NASA rover data shows Mars had the ingredients needed for life


Reuters | Published: June 08, 2018 12:10:34 | Updated: June 12, 2018 13:23:29


NASA's Curiosity Mars Rover snaps a self-portrait at a site called Vera Rubin Ridge on the Martian surface in February 2018 in this image obtained on Thursday. Courtesy: NASA via REUTERS

A NASA rover has detected a bonanza of organic compounds on the surface of Mars and seasonal fluctuations of atmospheric methane in findings released on Thursday that mark some of the strongest evidence ever that Earth’s neighbour may have harboured life.

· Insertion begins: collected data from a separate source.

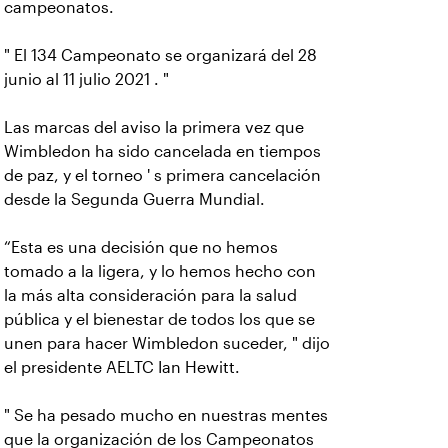
campeonatos.
" El 134 Campeonato se organizará del 28
junio al 11 julio 2021 . "
Las marcas del aviso la primera vez que
Wimbledon ha sido cancelada en tiempos
de paz, y el torneo ' s primera cancelación
desde la Segunda Guerra Mundial.
“Esta es una decisión que no hemos
tomado a la ligera, y lo hemos hecho con
la más alta consideración para la salud
pública y el bienestar de todos los que se
unen para hacer Wimbledon suceder, " dijo
el presidente AELTC Ian Hewitt.
" Se ha pesado mucho en nuestras mentes
que la organización de los Campeonatos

But National Aeronautics and Space Administration scientists emphasised there could be nonbiological explanations for both discoveries made by the Curiosity rover at a site called Gale crater, leaving the issue of Martian life a tantalising but unanswered question.

Three different types of organic molecules were discovered when the rover dug just 2 inches (5 cm) into roughly 3.5 billion-year-old mudstone, a fine-grained sedimentary rock, at Gale crater, apparently the site of a large lake when ancient Mars was warmer and wetter than the desolate planet it is today.

Curiosity also measured an unexpectedly large seasonal cycle in the low levels of atmospheric methane. About 95 per cent of the methane in Earth’s atmosphere is produced from biological activity, though the scientists said it is too soon to know if the Martian methane also is related to life.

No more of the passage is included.